To be clear, Zardes did have a hand in some good plays, included a perfect pass to set up an Altidore chance, and his own dangerous shot that forced a save. He also showed his trademark tireless defensive work. Unfortunately, his good work didn't cancel out the countless number of awful touches, ill-timed hesitations and general lack of confidence in the final third.

It could be chalked up to rust and being in preseason form, but these issues are nothing new for Zardes. Until he can improve in these key areas, it's tough to see him being a reliable starter on the international level.


When the initial January camp roster was announced, Mix Diskerud's inclusion was met with plenty of consternation. After all, he was coming off what was widely regarded as a mediocre season at New York City FC, and that didn't stop him from being chosen ahead of more productive MLS players like Dax McCarty, Sacha Kljestan and yes, Benny Feilhaber.

Klinsmann didn't hold Diskerud's 2015 struggles against him, choosing instead to focus on the fact Diskerud has done well with the U.S. on several occasions. Diskerud repaid Klinsmann's faith once again on Friday, looking very comfortable in a central midfield partnership with Michael Bradley.
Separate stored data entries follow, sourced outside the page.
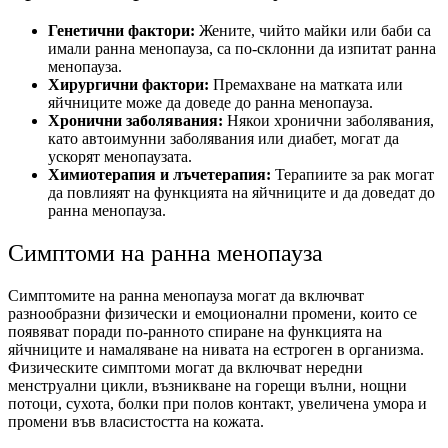
Генетични фактори:
Жените, чийто майки или баби са
имали ранна менопауза, са по-склонни да изпитат ранна
менопауза.
Хирургични фактори:
Премахване на матката или
яйчниците може да доведе до ранна менопауза.
Хронични заболявания:
Някои хронични заболявания,
като автоимунни заболявания или диабет, могат да
ускорят менопаузата.
Химиотерапия и лъчетерапия:
Терапиите за рак могат
да повлияят на функцията на яйчниците и да доведат до
ранна менопауза.
Симптоми на ранна менопауза
Симптомите на ранна менопауза могат да включват
разнообразни физически и емоционални промени, които се
появяват поради по-ранното спиране на функцията на
яйчниците и намаляване на нивата на естроген в организма.
Физическите симптоми могат да включват нередни
менструални цикли, възникване на горещи вълни, нощни
потоци, сухота, болки при полов контакт, увеличена умора и
промени във власистостта на кожата.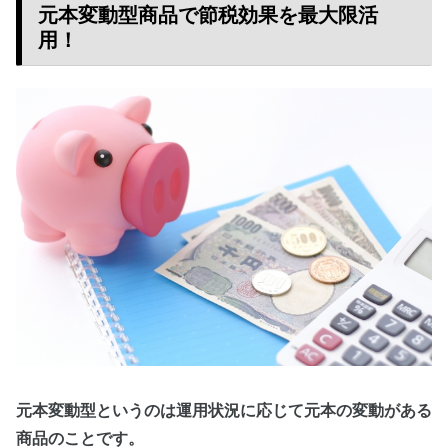
元本変動型商品で節税効果を最大限活
用！
元本変動型というのは運用状況に応じて元本の変動がある
商品のことです。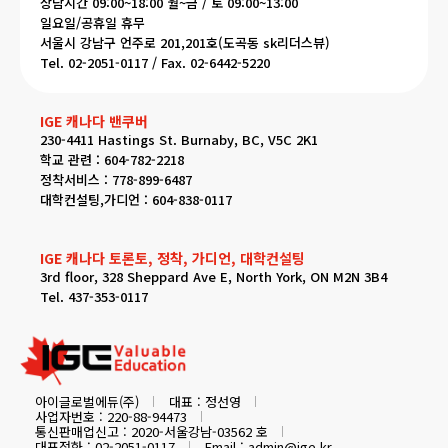
상담시간 09:00~18:00 월~금 / 토 09:00~13:00
일요일/공휴일 휴무
서울시 강남구 언주로 201,201호(도곡동 sk리더스뷰)
Tel. 02-2051-0117 / Fax. 02-6442-5220
IGE 캐나다 밴쿠버
230-4411 Hastings St. Burnaby, BC, V5C 2K1
학교 관련 : 604-782-2218
정착서비스 : 778-899-6487
대학컨설팅,가디언 : 604-838-0117
IGE 캐나다 토론토, 정착, 가디언, 대학컨설팅
3rd floor, 328 Sheppard Ave E, North York, ON M2N 3B4
Tel. 437-353-0117
아이글로벌에듀(주)
대표 : 정선영
사업자번호 : 220-88-94473
통신판매업신고 : 2020-서울강남-03562 호
대표전화 : 02-2051-0117
Email : admin@ige.kr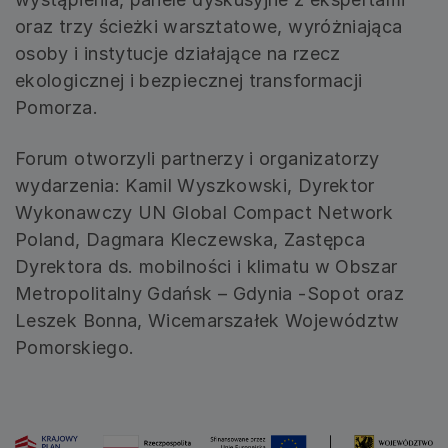
oraz trzy ścieżki warsztatowe, wyróżniająca
osoby i instytucje działające na rzecz
ekologicznej i bezpiecznej transformacji
Pomorza.
Forum otworzyli partnerzy i organizatorzy
wydarzenia: Kamil Wyszkowski, Dyrektor
Wykonawczy UN Global Compact Network
Poland, Dagmara Kleczewska, Zastępca
Dyrektora ds. mobilności i klimatu w Obszar
Metropolitalny Gdańsk – Gdynia -Sopot oraz
Leszek Bonna, Wicemarszałek Województw
Pomorskiego.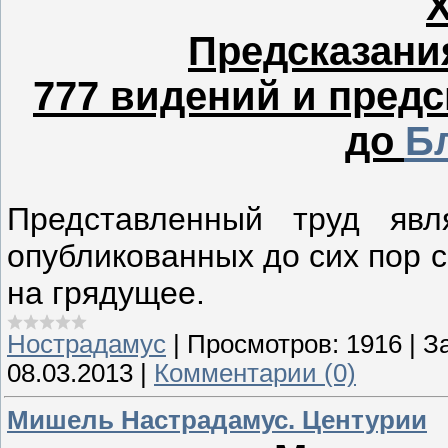
Х
Предсказани
777 видений и предс
до
Б
Представленный труд яв
опубликованных до сих пор 
на грядущее.
Нострадамус
|
Просмотров:
1916
|
За
08.03.2013
|
Комментарии (0)
Мишель Настрадамус. Центурии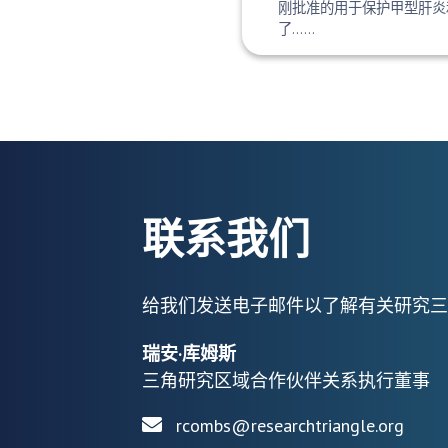
刚批准的用于保护甲型肝炎
了……
联系我们
给我们发送电子邮件以了解有关研究三
瑞安·库姆斯
三角研究区域合作伙伴关系执行董事
rcombs@researchtriangle.org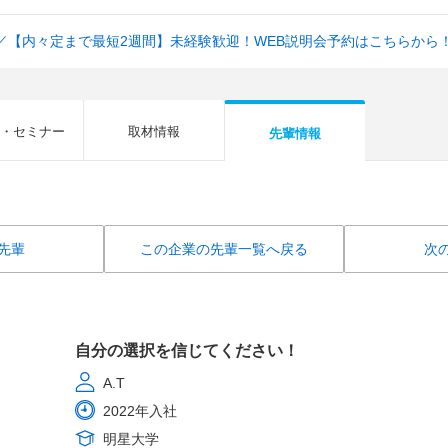
／【内々定まで最短2週間】未経験歓迎！WEB説明会予約はこちらから
・セミナー
取材情報
先輩情報
先輩
この企業の先輩一覧へ戻る
次
自分の選択を信じてください！
A.T
2022年入社
明星大学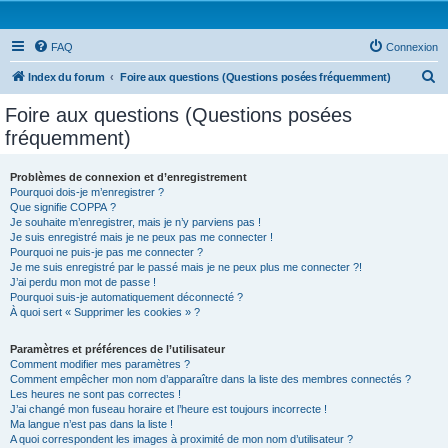
FAQ
Connexion
R
Index du forum
Foire aux questions (Questions posées fréquemment)
e
Foire aux questions (Questions posées
c
fréquemment)
h
e
Problèmes de connexion et d’enregistrement
Pourquoi dois-je m’enregistrer ?
r
Que signifie COPPA ?
c
Je souhaite m’enregistrer, mais je n’y parviens pas !
Je suis enregistré mais je ne peux pas me connecter !
h
Pourquoi ne puis-je pas me connecter ?
Je me suis enregistré par le passé mais je ne peux plus me connecter ?!
e
J’ai perdu mon mot de passe !
r
Pourquoi suis-je automatiquement déconnecté ?
À quoi sert « Supprimer les cookies » ?
Paramètres et préférences de l’utilisateur
Comment modifier mes paramètres ?
Comment empêcher mon nom d’apparaître dans la liste des membres connectés ?
Les heures ne sont pas correctes !
J’ai changé mon fuseau horaire et l’heure est toujours incorrecte !
Ma langue n’est pas dans la liste !
A quoi correspondent les images à proximité de mon nom d’utilisateur ?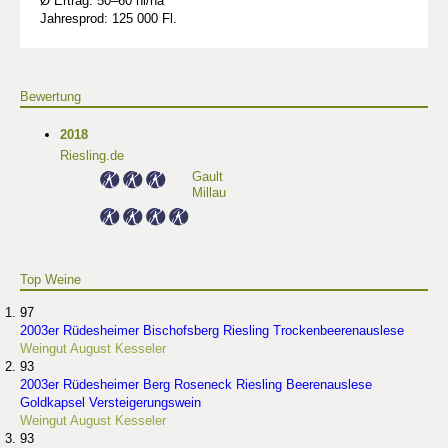
Ø Ertrag: 50–60 hl/ha
Jahresprod: 125 000 Fl.
Bewertung
2018
Riesling.de
Gault
Millau
Top Weine
97
2003er Rüdesheimer Bischofsberg Riesling Trockenbeerenauslese
Weingut August Kesseler
93
2003er Rüdesheimer Berg Roseneck Riesling Beerenauslese
Goldkapsel Versteigerungswein
Weingut August Kesseler
93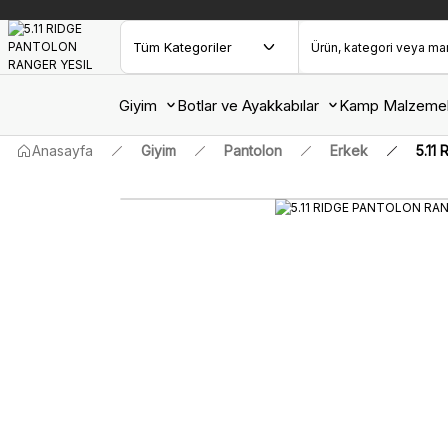
Giyim
Botlar ve Ayakkabılar
Kamp Malzemel
Anasayfa
Giyim
Pantolon
Erkek
5.11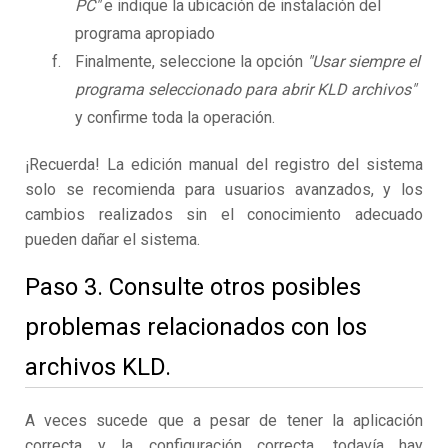
PC"
e indique la ubicación de instalación del
programa apropiado
Finalmente, seleccione la opción
"Usar siempre el
programa seleccionado para abrir KLD archivos"
y confirme toda la operación.
¡Recuerda! La edición manual del registro del sistema
solo se recomienda para usuarios avanzados, y los
cambios realizados sin el conocimiento adecuado
pueden dañar el sistema.
Paso 3. Consulte otros posibles
problemas relacionados con los
archivos KLD.
A veces sucede que a pesar de tener la aplicación
correcta y la configuración correcta, todavía hay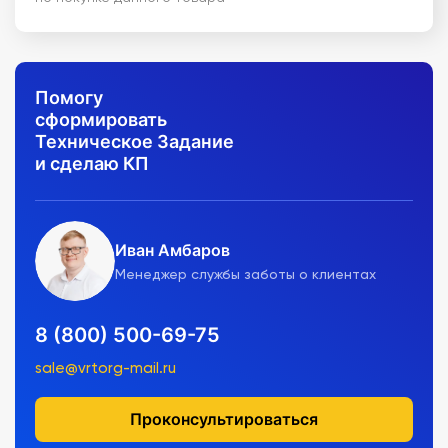
Помогу
сформировать
Техническое Задание
и сделаю КП
Иван Амбаров
Менеджер службы заботы о клиентах
8 (800) 500-69-75
sale@vrtorg-mail.ru
Проконсультироваться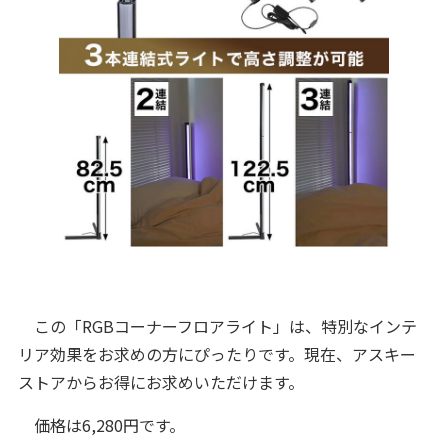
この「RGBコーナーフロアライト」は、特別なインテ
リア効果をお求めの方にぴったりです。現在、アスキー
ストアからお得にお求めいただけます。
価格は6,280円です。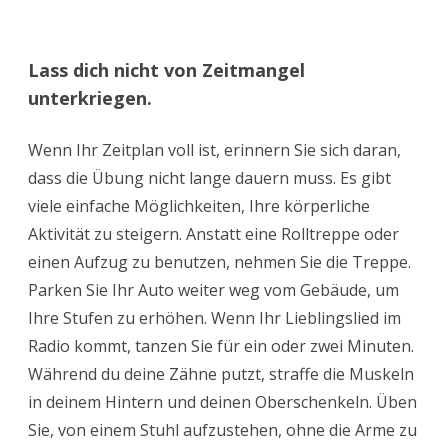
Lass dich nicht von Zeitmangel
unterkriegen.
Wenn Ihr Zeitplan voll ist, erinnern Sie sich daran,
dass die Übung nicht lange dauern muss. Es gibt
viele einfache Möglichkeiten, Ihre körperliche
Aktivität zu steigern. Anstatt eine Rolltreppe oder
einen Aufzug zu benutzen, nehmen Sie die Treppe.
Parken Sie Ihr Auto weiter weg vom Gebäude, um
Ihre Stufen zu erhöhen. Wenn Ihr Lieblingslied im
Radio kommt, tanzen Sie für ein oder zwei Minuten.
Während du deine Zähne putzt, straffe die Muskeln
in deinem Hintern und deinen Oberschenkeln. Üben
Sie, von einem Stuhl aufzustehen, ohne die Arme zu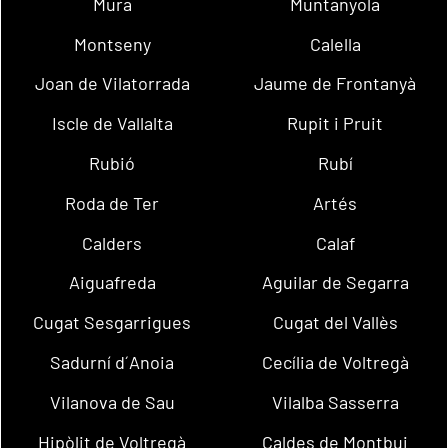
Mura
Muntanyola
Montseny
Calella
Joan de Vilatorrada
Jaume de Frontanyà
Iscle de Vallalta
Rupit i Pruit
Rubió
Rubí
Roda de Ter
Artés
Calders
Calaf
Aiguafreda
Aguilar de Segarra
Cugat Sesgarrigues
Cugat del Vallès
Sadurní d´Anoia
Cecília de Voltregà
Vilanova de Sau
Vilalba Sasserra
Hipòlit de Voltregà
Caldes de Montbui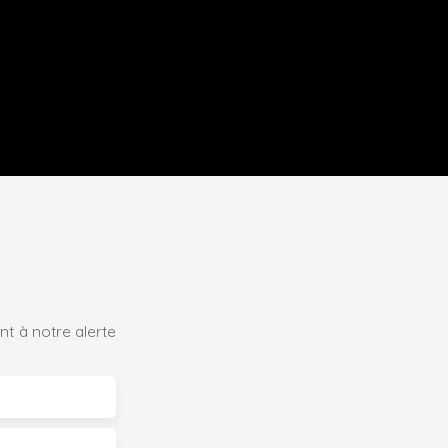
t à notre alerte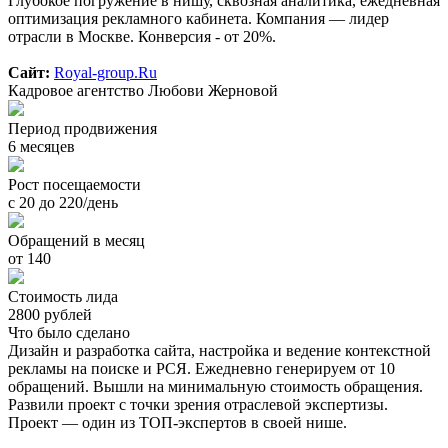
Глубокое погружение в нишу, сквозная аналитика, ежедневная
оптимизация рекламного кабинета. Компания — лидер
отрасли в Москве. Конверсия - от 20%.
Сайт:
Royal-group.Ru
Кадровое агентство Любови Жерновой
Период продвижения
6 месяцев
Рост посещаемости
с 20 до 220/день
Обращений в месяц
от 140
Стоимость лида
2800 рублей
Что было сделано
Дизайн и разработка сайта, настройка и ведение контекстной
рекламы на поиске и РСЯ. Ежедневно генерируем от 10
обращений. Вышли на минимальную стоимость обращения.
Развили проект с точки зрения отраслевой экспертизы.
Проект — один из ТОП-экспертов в своей нише.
His movement was crisp, passes sharp and decisions steady. He did enough to leave you feeling like Klinsmann was right to call him in.

Diskerud surely knows how disappointing 2015 was, and after Friday's match he stressed that it is a new year. How he fares with NYCFC this year will go a long way toward determining just how large a role he will play for the U.S. in 2016, but on Friday he provided Klinsmann, and U.S. fans, a reminder of why he should still be in the midfield conversation.